• [PROBLEM]:
The expected output is each line in the data below that includes the string "belleza".

══ PROVIDED INFORMATION ══

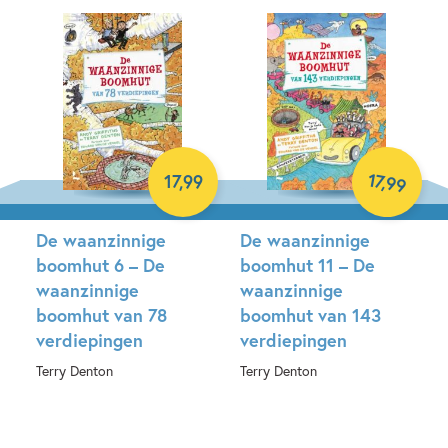
Hardcover
17
,
17
,
99
99
De waanzinnige
De waanzinnige
boomhut 6 – De
boomhut 11 – De
waanzinnige
waanzinnige
boomhut van 78
boomhut van 143
verdiepingen
verdiepingen
Terry Denton
Terry Denton
Hardcover
Hardcover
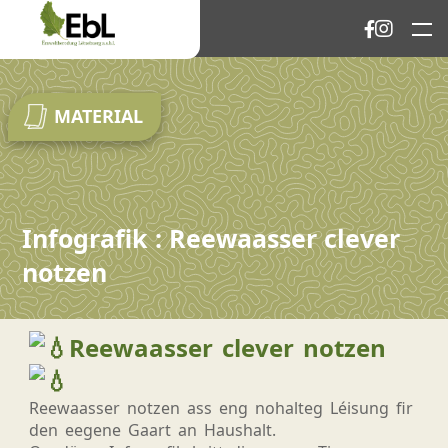
MATERIAL
Infografik : Reewaasser clever
notzen
Reewaasser clever notzen
Reewaasser notzen ass eng nohalteg Léisung fir
den eegene Gaart an Haushalt.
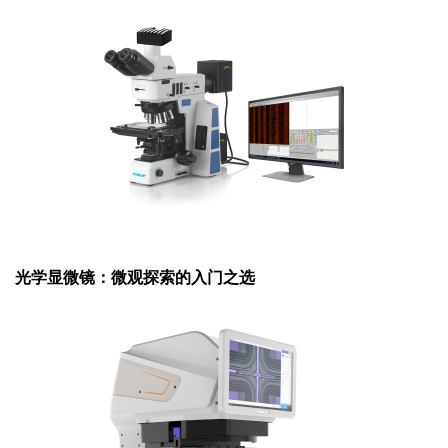
光学显微镜：微观探索的入门之选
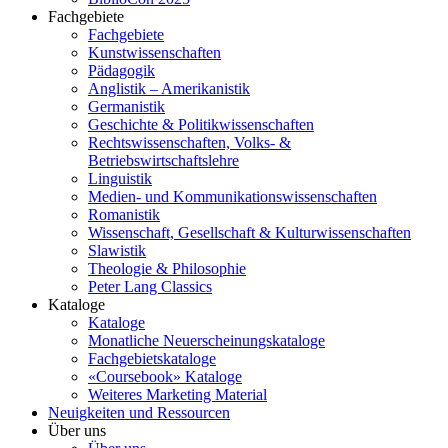
Fachgebiete
Fachgebiete
Kunstwissenschaften
Pädagogik
Anglistik – Amerikanistik
Germanistik
Geschichte & Politikwissenschaften
Rechtswissenschaften, Volks- &
Betriebswirtschaftslehre
Linguistik
Medien- und Kommunikationswissenschaften
Romanistik
Wissenschaft, Gesellschaft & Kulturwissenschaften
Slawistik
Theologie & Philosophie
Peter Lang Classics
Kataloge
Kataloge
Monatliche Neuerscheinungskataloge
Fachgebietskataloge
«Coursebook» Kataloge
Weiteres Marketing Material
Neuigkeiten und Ressourcen
Über uns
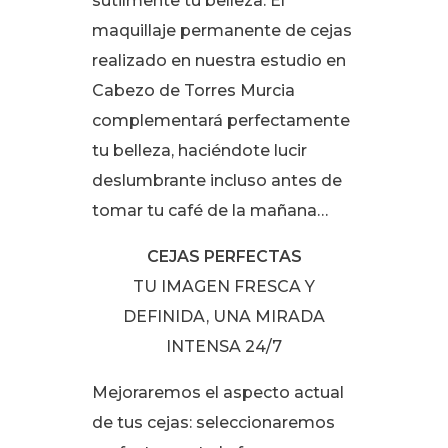
sutilmente tu belleza. El
maquillaje permanente de cejas
realizado en nuestra estudio en
Cabezo de Torres Murcia
complementará perfectamente
tu belleza, haciéndote lucir
deslumbrante incluso antes de
tomar tu café de la mañana…
CEJAS PERFECTAS
TU IMAGEN FRESCA Y
DEFINIDA, UNA MIRADA
INTENSA 24/7
Mejoraremos el aspecto actual
de tus cejas: seleccionaremos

═══

• [ANSWER BOX]:
sutilmente tu belleza. El
tu belleza, haciéndote lucir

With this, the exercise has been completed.